**WHAT YOU NEED TO DO:**
Return copies of the lines below that mention "تركيب".

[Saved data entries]
*****

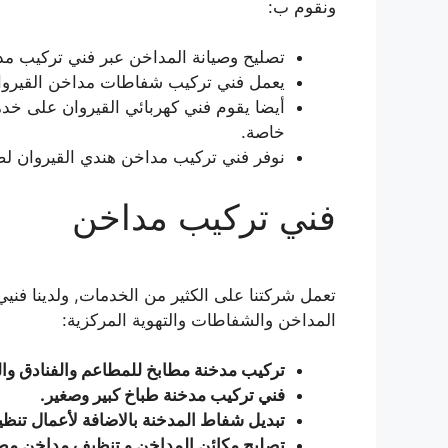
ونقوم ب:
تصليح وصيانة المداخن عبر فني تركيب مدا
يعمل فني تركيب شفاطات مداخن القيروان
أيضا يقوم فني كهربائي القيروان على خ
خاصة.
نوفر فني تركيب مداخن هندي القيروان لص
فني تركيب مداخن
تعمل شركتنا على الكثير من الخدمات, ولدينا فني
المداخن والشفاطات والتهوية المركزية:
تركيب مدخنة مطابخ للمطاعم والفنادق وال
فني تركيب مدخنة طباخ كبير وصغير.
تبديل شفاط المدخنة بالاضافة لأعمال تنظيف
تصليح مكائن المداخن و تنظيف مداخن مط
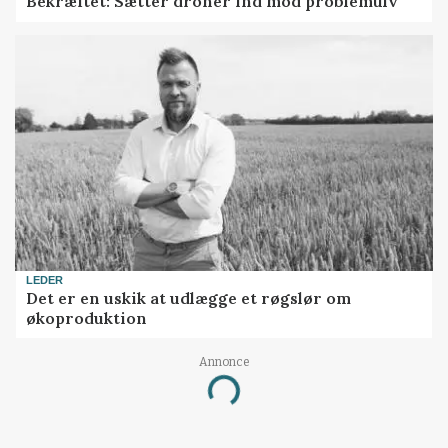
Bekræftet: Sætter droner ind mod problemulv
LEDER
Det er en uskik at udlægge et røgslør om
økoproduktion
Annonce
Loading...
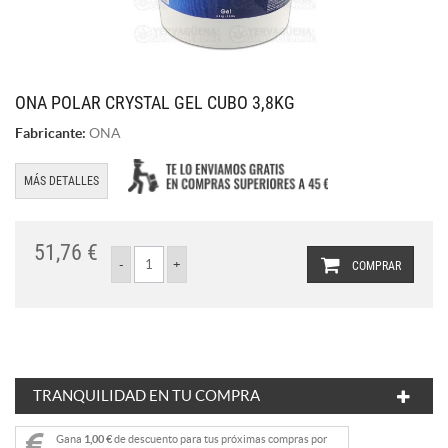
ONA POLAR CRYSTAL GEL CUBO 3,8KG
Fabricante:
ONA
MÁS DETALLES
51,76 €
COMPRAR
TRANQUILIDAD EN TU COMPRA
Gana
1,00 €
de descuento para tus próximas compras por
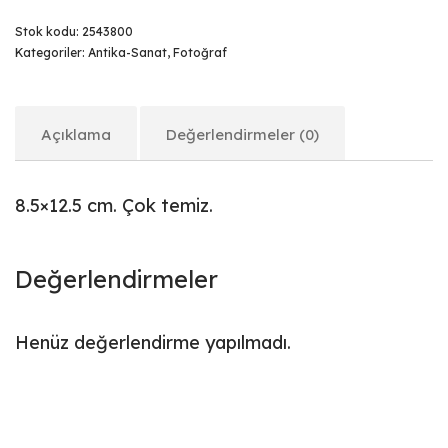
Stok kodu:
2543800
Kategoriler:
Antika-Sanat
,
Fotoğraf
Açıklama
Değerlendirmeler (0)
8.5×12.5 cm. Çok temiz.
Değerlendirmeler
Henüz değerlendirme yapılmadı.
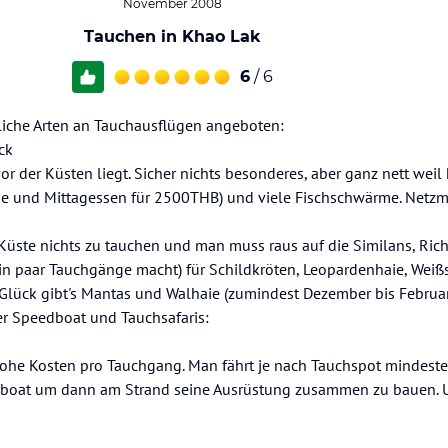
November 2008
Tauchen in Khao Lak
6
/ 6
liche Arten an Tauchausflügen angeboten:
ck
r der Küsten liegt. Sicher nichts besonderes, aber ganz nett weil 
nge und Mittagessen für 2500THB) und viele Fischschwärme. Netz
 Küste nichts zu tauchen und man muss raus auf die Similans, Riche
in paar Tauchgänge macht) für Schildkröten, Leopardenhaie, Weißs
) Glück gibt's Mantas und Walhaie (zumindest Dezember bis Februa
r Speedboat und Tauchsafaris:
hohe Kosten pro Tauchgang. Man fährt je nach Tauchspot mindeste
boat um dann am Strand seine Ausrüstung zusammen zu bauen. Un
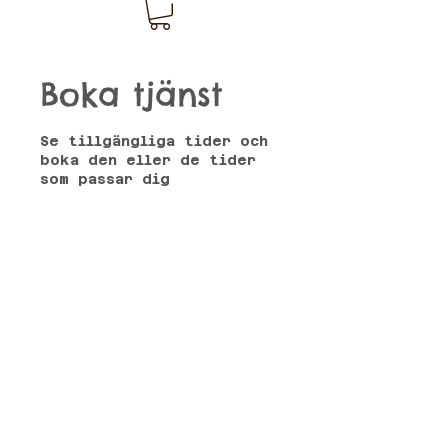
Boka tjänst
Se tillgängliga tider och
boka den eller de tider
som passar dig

*****

**RESULT FOR THIS EXERCISE:**
تصليح وصيانة المداخن عبر فني تركيب مدا
يعمل فني تركيب شفاطات مداخن القيروان
نوفر فني تركيب مداخن هندي القيروان لص
فني تركيب مداخن
تركيب مدخنة مطابخ للمطاعم والفنادق وال
فني تركيب مدخنة طباخ كبير وصغير.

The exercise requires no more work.